Extract email but only if not a duplicate in my CVS file?

Discussions and Tech Support related to website data extraction, screen scraping and data mining using iMacros.
Forum rules
iMacros EOL - Attention!

The renewal maintenance has officially ended for Progress iMacros effective November 20, 2023 and all versions of iMacros are now considered EOL (End-of-Life). The iMacros products will no longer be supported by Progress (aside from customer license issues), and these forums will also no longer be moderated from the Progress side.

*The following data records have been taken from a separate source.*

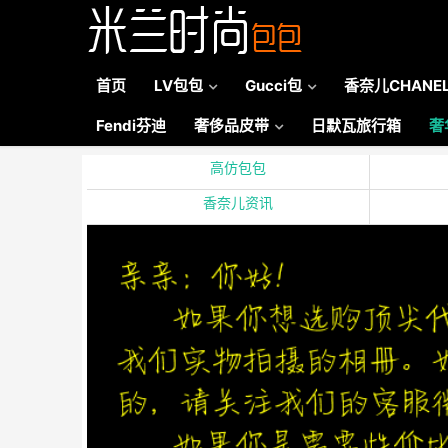
首页
LV包包
Gucci包
香奈儿CHANE
Fendi芬迪
奢侈品皮带
日默瓦旅行箱
奢
高仿包包
香奈儿资讯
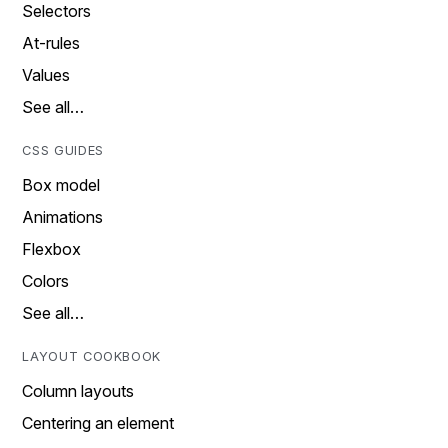
Selectors
At-rules
Values
See all…
CSS GUIDES
Box model
Animations
Flexbox
Colors
See all…
LAYOUT COOKBOOK
Column layouts
Centering an element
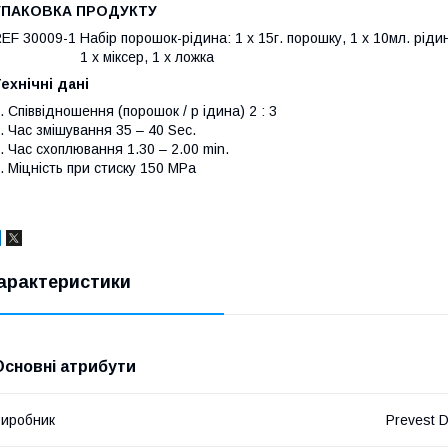
УПАКОВКА ПРОДУКТУ
EF 30009-1 Набір порошок-рідина: 1 х 15г. порошку, 1 х 10мл. ріди
1 х міксер, 1 х ложка
ехнічні дані
. Співвідношення (порошок / р ідина) 2 : 3
. Час змішування 35 – 40 Sec.
. Час схоплювання 1.30 – 2.00 min.
. Міцність при стиску 150 MPa
арактеристики
Основні атрибути
иробник
Prevest 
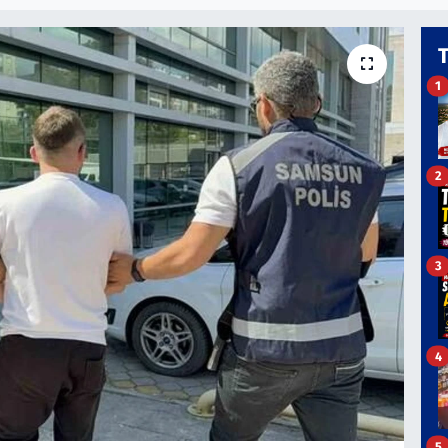
1
2
3
4
5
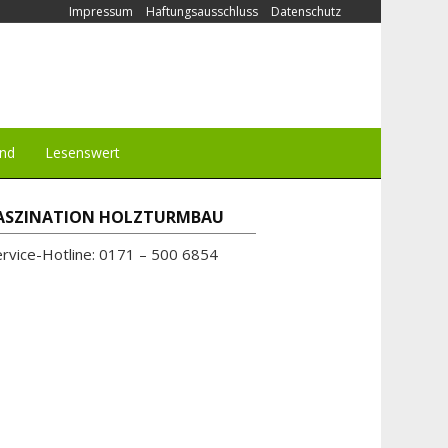
Impressum
Haftungsausschluss
Datenschutz
und
Lesenswert
ASZINATION HOLZTURMBAU
ervice-Hotline: 0171 – 500 6854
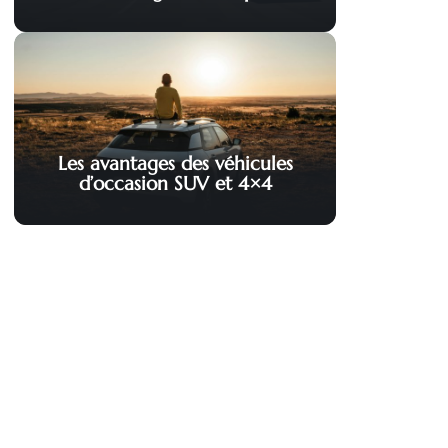
Les avantages des véhicules
d’occasion SUV et 4×4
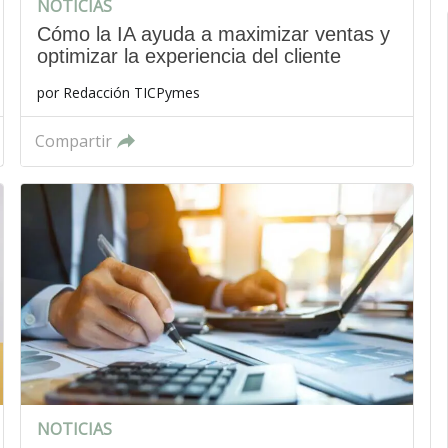
NOTICIAS
Cómo la IA ayuda a maximizar ventas y
optimizar la experiencia del cliente
por
Redacción TICPymes
Compartir
NOTICIAS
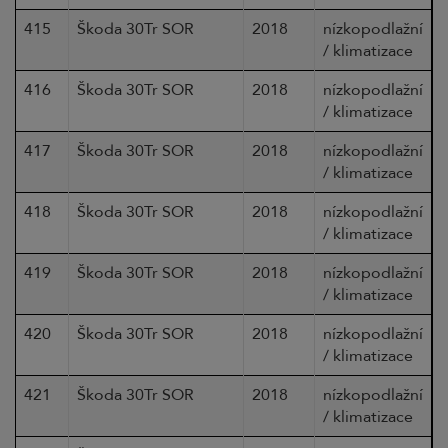
415
Škoda 30Tr SOR
2018
nízkopodlažní
/ klimatizace
416
Škoda 30Tr SOR
2018
nízkopodlažní
/ klimatizace
417
Škoda 30Tr SOR
2018
nízkopodlažní
/ klimatizace
418
Škoda 30Tr SOR
2018
nízkopodlažní
/ klimatizace
419
Škoda 30Tr SOR
2018
nízkopodlažní
/ klimatizace
420
Škoda 30Tr SOR
2018
nízkopodlažní
/ klimatizace
421
Škoda 30Tr SOR
2018
nízkopodlažní
/ klimatizace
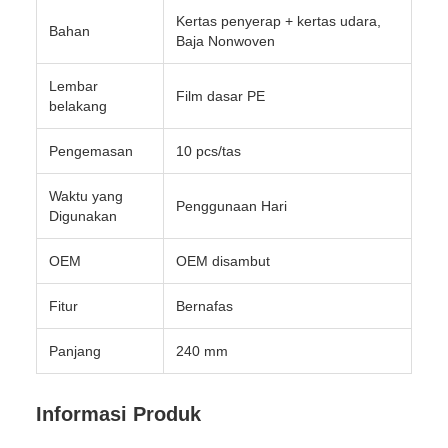
Kertas penyerap + kertas udara,
Bahan
Baja Nonwoven
Lembar
Film dasar PE
belakang
Pengemasan
10 pcs/tas
Waktu yang
Penggunaan Hari
Digunakan
OEM
OEM disambut
Fitur
Bernafas
Panjang
240 mm
Informasi Produk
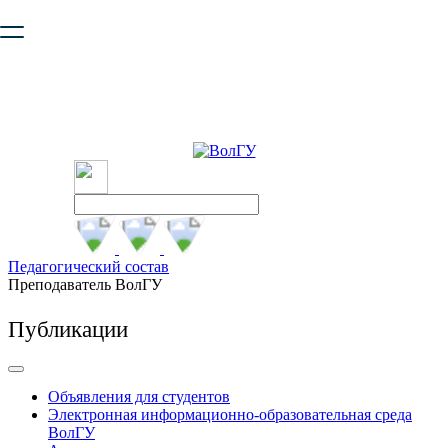
Ваш браузер устарел и не обеспечивает полноценную и
безопасную работу с сайтом. Пожалуйста
обновите браузер
,
чтобы улучшить взаимодействие с сайтом.
Педагогический состав
Преподаватель ВолГУ
Публикации
Объявления для студентов
Электронная информационно-образовательная среда
ВолГУ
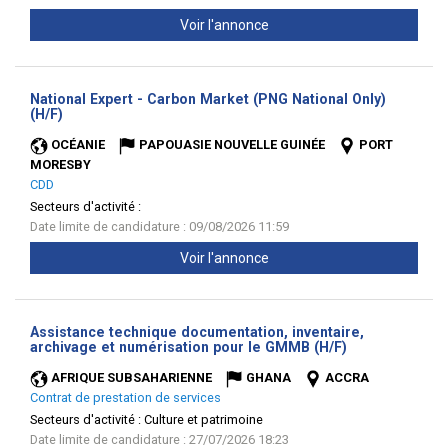
Voir l'annonce
National Expert - Carbon Market (PNG National Only)
(Nouvelle
(H/F)
fenêtre)
OCÉANIE
PAPOUASIE NOUVELLE GUINÉE
PORT
MORESBY
CDD
Secteurs d'activité :
Date limite de candidature : 09/08/2026 11:59
Voir l'annonce
Assistance technique documentation, inventaire,
(Nouvelle
archivage et numérisation pour le GMMB (H/F)
fenêtre)
AFRIQUE SUBSAHARIENNE
GHANA
ACCRA
Contrat de prestation de services
Secteurs d'activité :
Culture et patrimoine
Date limite de candidature : 27/07/2026 18:23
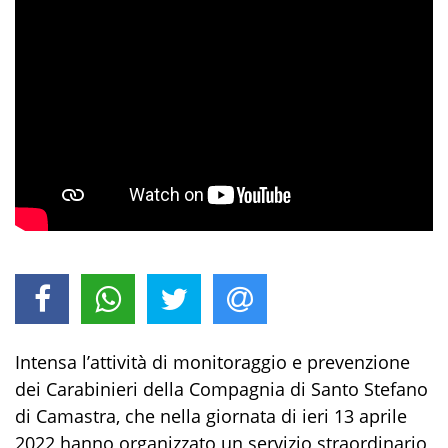
I
ntensa
l’
attività di monitoraggio e prevenzione
dei Carabinieri della Compagnia di Santo Stefano
di Camastra, che nella giornata di ieri
13 aprile
2022
hanno
organizzato un
servizio
straordinario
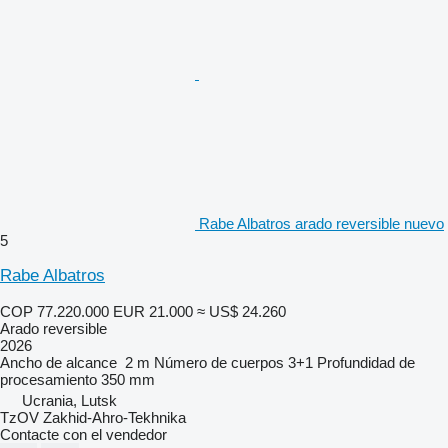
Rabe Albatros arado reversible nuevo
5
Rabe Albatros
COP 77.220.000
EUR 21.000
≈ US$ 24.260
Arado reversible
2026
Ancho de alcance
2 m
Número de cuerpos
3+1
Profundidad de
procesamiento
350 mm
Ucrania, Lutsk
TzOV Zakhid-Ahro-Tekhnika
Contacte con el vendedor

Thank you again for your business and support.

Sincerely,
The Progress Team

Before asking a question or reporting an issue:
1. Please review the list of FAQ's.
2. Use the search box (at the top of each forum page) to see if a similar problem or question has already been addressed.
3. Try searching the iMacros Wiki - it contains the complete iMacros reference as well as plenty of samples and tutorials.
4. We can respond much faster to your posts if you include the following information: CLICK HERE FOR IMPORTANT INFORMATION TO INCLUDE IN YOUR POST
Post Reply
myima
Posts: 8
Joined: Fri Jan 08, 2016 9:51 am

Extract email but only if not a duplicate in my CVS file?

Post by myima » Thu Aug 24, 2017 11:36 pm

Hi I am going nuts trying to figure out how to extract email from a website but only if that email isn't already in my CVS file. If the email is already there can I stop the iMacro and have it restart from the begging?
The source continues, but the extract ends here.